One year ago West Africa was descending into chaos. As the Ebola death toll approached 1,000 for the first time ever and Liberia closed its borders, the World Health Organization declared the situation an international health emergency. Experimental drugs were cautiously put to use to try to treat those infected, but what was urgently needed to stop the spread was a vaccine. Now, 12 months on, it looks very much like we have one.
Interim results published Friday in the medical journal the Lancet provide clear evidence that the rVSV-ZEBOV candidate vaccine currently undergoing phase 3 trials – the final phase before vaccines can be licensed – is not only safe in the short-term, but also highly effective at protecting people from the Ebola virus circulating in Guinea.
What’s more, the results imply that the vaccine also helps reduce cases of Ebola in the broader community, beyond those vaccinated, suggesting that we may now have an extremely effective way of ending the ongoing outbreak.
That must now be the priority. While more research may be needed to establish the long-term protection and safety, use of this vaccine needs to be immediately extended beyond the trials in Guinea and made available to ring vaccinate people in Sierra Leone and wherever else outbreaks occur. Similarly health care workers in affected regions should be offered access to this vaccine now, as they are often the first exposed to any new cases.

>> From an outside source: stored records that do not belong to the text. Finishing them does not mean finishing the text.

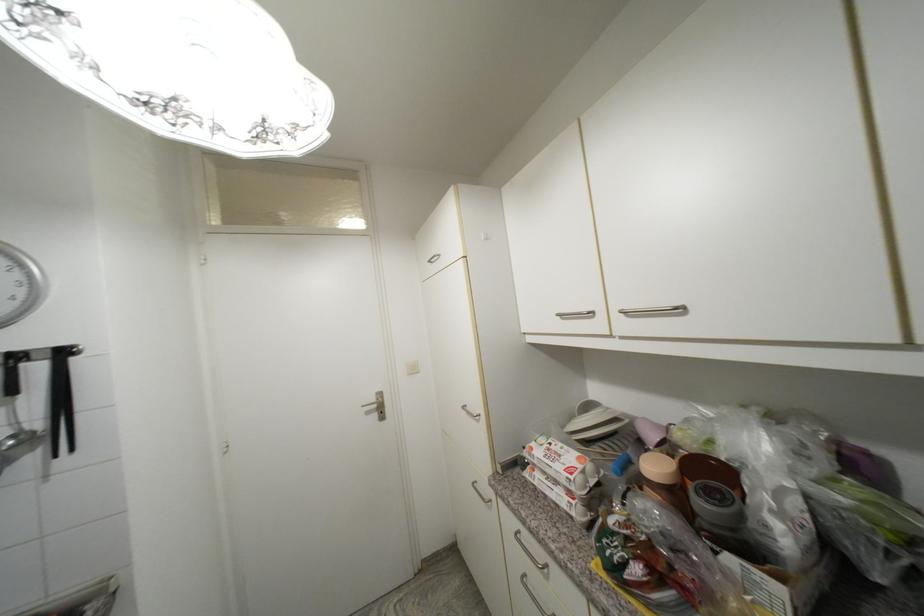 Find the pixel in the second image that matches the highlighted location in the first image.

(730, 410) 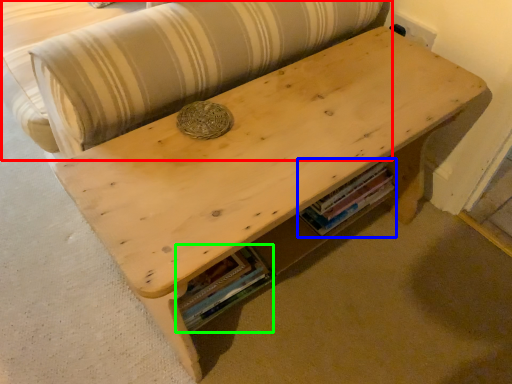 Question: Which is farther away from couch (highlighted by a red box)? book (highlighted by a blue box) or book (highlighted by a green box)?

Choices:
 (A) book
 (B) book

Answer: (A) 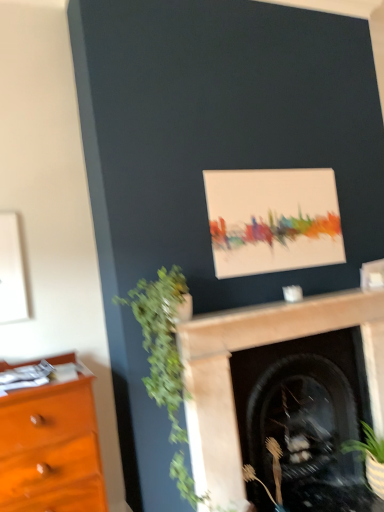 Question: From a real-world perspective, is matte canvas painting at upper center over green leafy plant at left, which ranks as the 1th plant in left-to-right order?

Choices:
 (A) yes
 (B) no

Answer: (A)

Question: Is matte canvas painting at upper center positioned before green leafy plant at left, which ranks as the 1th plant in left-to-right order?

Choices:
 (A) no
 (B) yes

Answer: (A)

Question: Is matte canvas painting at upper center positioned behind green leafy plant at left, which ranks as the 1th plant in left-to-right order?

Choices:
 (A) yes
 (B) no

Answer: (A)

Question: From a real-world perspective, is matte canvas painting at upper center below green leafy plant at left, which is the first plant in top-to-bottom order?

Choices:
 (A) no
 (B) yes

Answer: (A)

Question: Is matte canvas painting at upper center taller than green leafy plant at left, which is the first plant in top-to-bottom order?

Choices:
 (A) no
 (B) yes

Answer: (A)

Question: Is matte canvas painting at upper center far away from green leafy plant at left, which ranks as the 1th plant in left-to-right order?

Choices:
 (A) yes
 (B) no

Answer: (B)

Question: From a real-world perspective, is green leafy plant at left, arranged as the 2th plant when viewed from the right, positioned over matte canvas painting at upper center based on gravity?

Choices:
 (A) yes
 (B) no

Answer: (B)

Question: Is green leafy plant at left, arranged as the 2th plant when viewed from the right, outside matte canvas painting at upper center?

Choices:
 (A) no
 (B) yes

Answer: (B)

Question: Does green leafy plant at left, arranged as the 2th plant when viewed from the right, appear on the left side of matte canvas painting at upper center?

Choices:
 (A) yes
 (B) no

Answer: (A)

Question: Are green leafy plant at left, arranged as the 2th plant when viewed from the right, and matte canvas painting at upper center beside each other?

Choices:
 (A) yes
 (B) no

Answer: (B)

More than 11,000 people have lost their lives to this disease, with nearly 28,000 infected since the beginning of the epidemic. And even though it appears to have peaked, with the number of new cases dropping to just a couple of dozen a week and just six cases in Liberia since May, the risk of resurgence remains present. People are still losing their lives and health care workers are still being infected – two in Guinea in the last week alone. We must vanquish this outbreak; zero cases is the only acceptable outcome. While the infection is still present, it is hard to practice medicine and live a normal life when any minor illness can be seen as an early stage of an Ebola infection. We should not underestimate the ease with which this could come back; we should be anticipating that possibility and be ready to act should we need to.
The evidence now suggests that this vaccine provides a means of doing so. Despite the initial delays, W.H.O., manufacturers, researchers and civil society organizations, working with governments, responded rapidly in the face of this devastating health crisis, fast-tracking candidate vaccines through clinical trials at record speed, and for this they should be applauded. Not only have they established that rVSV-ZEBOV is safe and highly effective, producing a result of huge public health significance, but they were bold enough to move forward with an unconventional and quite unique study design. This has helped establish an effective strategy that can potentially end the epidemic and help prevent future outbreaks from spiraling out of control.
This strategy, called ring vaccination, involved vaccinating everyone an infected person had come into contact with, thereby creating a protective ring that helps stop the virus from spreading further. This technique is not new and ultimately played a role in the eradication of smallpox. However in the Ebola trial, which involved vaccinating around 3,500 subjects in 90 “rings”, this approach proved so successful that the Independent Data Safety and Monitoring Board made the decision to abandon the delayed vaccination of a second control group.
In addition to this, a reduction in the number of cases of infection occurring outside these rings was observed, implying that a certain level of herd immunity was achieved, although more research will be needed to establish that. But even so the fact that the vaccine appeared to protect every single subject bodes well, and the hope now is that this will now enable us to protect entire communities effectively without the need for mass vaccinations.
But to do that and to end this epidemic we need to be able to apply this strategy wherever it is needed, not just where the trials are currently being held. It is also important that the trials continue so we can learn more about this vaccine, to fully understand its duration of protection and to establish long-term safety and effectiveness, which will be critical for regulators to provide a permanent license. We will also need further trials to develop improved vaccines that are more temperature stable, have a long shelf life and protect against multiple strains to create stockpiles of vaccines to assure Ebola never spins out of control again.
But we must not lose sight of the fact that this is not just a research exercise; it is a public health intervention. This vaccine has already sat on a shelf for a decade; if we were still seeing 1,000 new cases a week we would not think twice about making it available immediately.
Ultimately this trial is a huge success and great cause for celebration. Indeed we couldn’t have hoped for more positive results, we now have a duty to fully act on them.
Dr. Seth Berkley, a medical doctor and epidemiologist, is chief executive of the Gavi, The Vaccine Alliance, an international organization that works to improve access to new and underused vaccines in low-income countries.